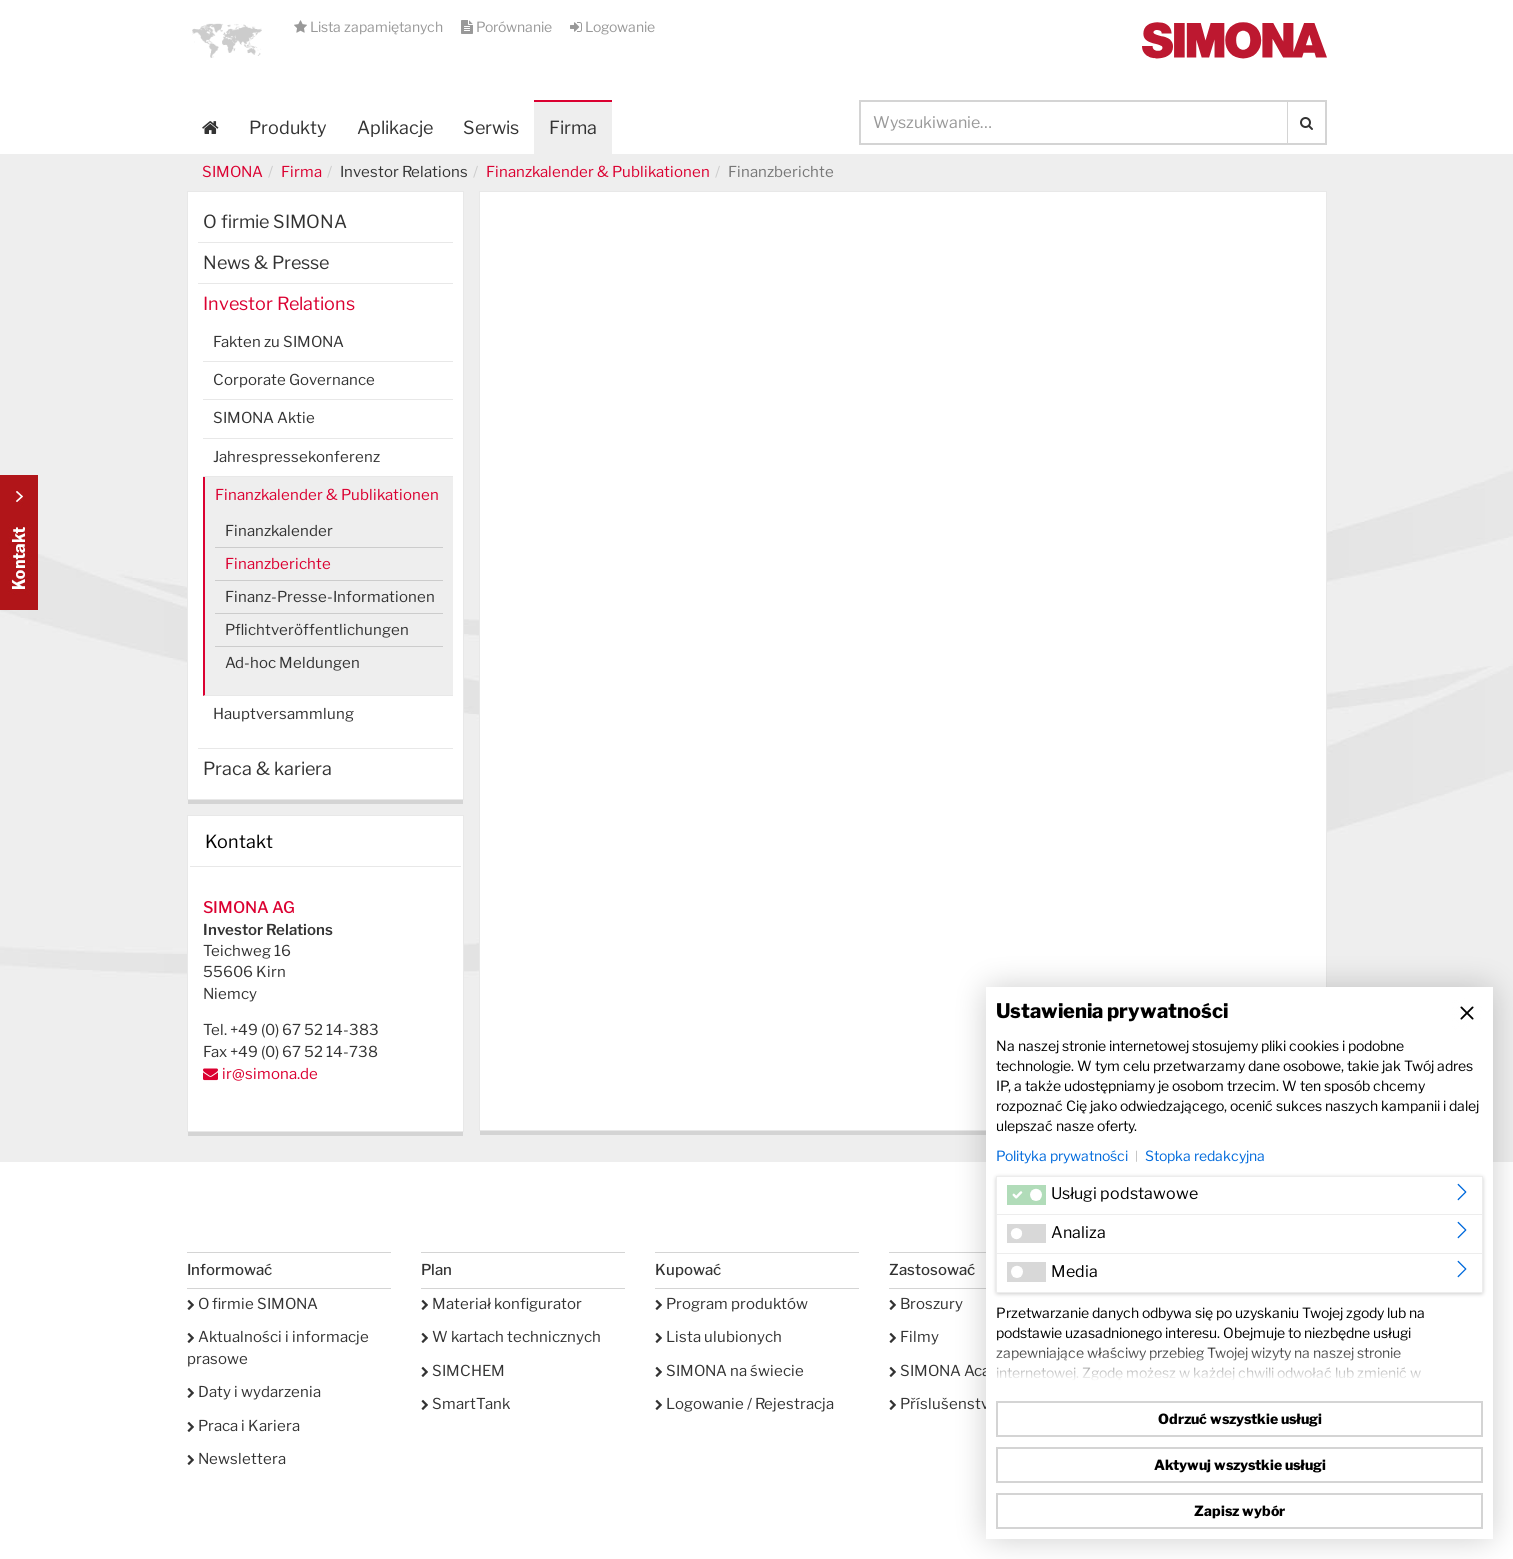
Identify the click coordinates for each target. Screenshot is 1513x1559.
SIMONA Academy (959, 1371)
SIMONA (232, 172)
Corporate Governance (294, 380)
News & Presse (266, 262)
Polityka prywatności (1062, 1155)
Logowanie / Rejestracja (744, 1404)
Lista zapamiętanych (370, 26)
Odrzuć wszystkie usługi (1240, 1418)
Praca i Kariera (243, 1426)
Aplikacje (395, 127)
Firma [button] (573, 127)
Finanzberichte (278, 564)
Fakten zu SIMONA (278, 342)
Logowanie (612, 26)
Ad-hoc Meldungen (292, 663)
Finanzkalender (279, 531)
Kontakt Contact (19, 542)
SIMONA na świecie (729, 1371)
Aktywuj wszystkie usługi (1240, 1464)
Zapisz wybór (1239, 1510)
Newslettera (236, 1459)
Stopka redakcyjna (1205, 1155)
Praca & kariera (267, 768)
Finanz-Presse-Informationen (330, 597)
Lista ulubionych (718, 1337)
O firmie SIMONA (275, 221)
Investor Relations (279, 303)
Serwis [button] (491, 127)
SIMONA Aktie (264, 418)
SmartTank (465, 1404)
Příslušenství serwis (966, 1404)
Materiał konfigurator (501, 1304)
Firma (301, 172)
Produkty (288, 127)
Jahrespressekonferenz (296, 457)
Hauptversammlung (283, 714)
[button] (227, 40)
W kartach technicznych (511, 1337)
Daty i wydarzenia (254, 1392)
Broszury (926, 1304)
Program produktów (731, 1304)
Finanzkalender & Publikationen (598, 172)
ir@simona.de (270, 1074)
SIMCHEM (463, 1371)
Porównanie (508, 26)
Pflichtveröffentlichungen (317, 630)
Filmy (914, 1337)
* * *
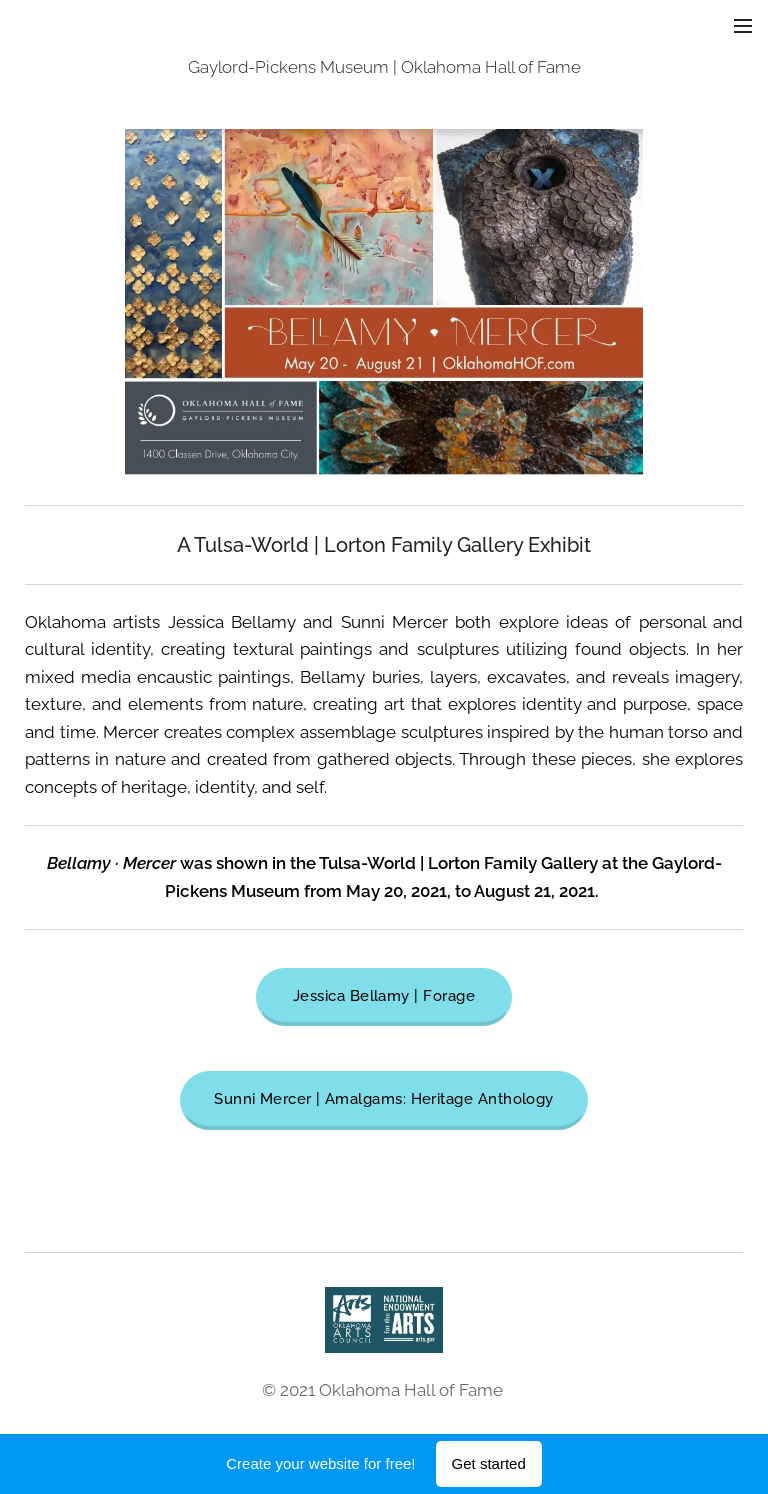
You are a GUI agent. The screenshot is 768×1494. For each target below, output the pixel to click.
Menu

*What the exercise asks:*
In the entries above, please find the line with "Polityka prywatności (1062, 1155)" and the line with "Filmy (914, 1337)", then write out exactly those two lines and every line between them, and nothing more.

*Output below:*
Polityka prywatności (1062, 1155)
Logowanie / Rejestracja (744, 1404)
Lista zapamiętanych (370, 26)
Odrzuć wszystkie usługi (1240, 1418)
Praca i Kariera (243, 1426)
Aplikacje (395, 127)
Firma [button] (573, 127)
Finanzberichte (278, 564)
Fakten zu SIMONA (278, 342)
Logowanie (612, 26)
Ad-hoc Meldungen (292, 663)
Finanzkalender (279, 531)
Kontakt Contact (19, 542)
SIMONA na świecie (729, 1371)
Aktywuj wszystkie usługi (1240, 1464)
Zapisz wybór (1239, 1510)
Newslettera (236, 1459)
Stopka redakcyjna (1205, 1155)
Praca & kariera (267, 768)
Finanz-Presse-Informationen (330, 597)
Lista ulubionych (718, 1337)
O firmie SIMONA (275, 221)
Investor Relations (279, 303)
Serwis [button] (491, 127)
SIMONA Aktie (264, 418)
SmartTank (465, 1404)
Příslušenství serwis (966, 1404)
Materiał konfigurator (501, 1304)
Firma (301, 172)
Produkty (288, 127)
Jahrespressekonferenz (296, 457)
Hauptversammlung (283, 714)
[button] (227, 40)
W kartach technicznych (511, 1337)
Daty i wydarzenia (254, 1392)
Broszury (926, 1304)
Program produktów (731, 1304)
Finanzkalender & Publikationen (598, 172)
ir@simona.de (270, 1074)
SIMCHEM (463, 1371)
Porównanie (508, 26)
Pflichtveröffentlichungen (317, 630)
Filmy (914, 1337)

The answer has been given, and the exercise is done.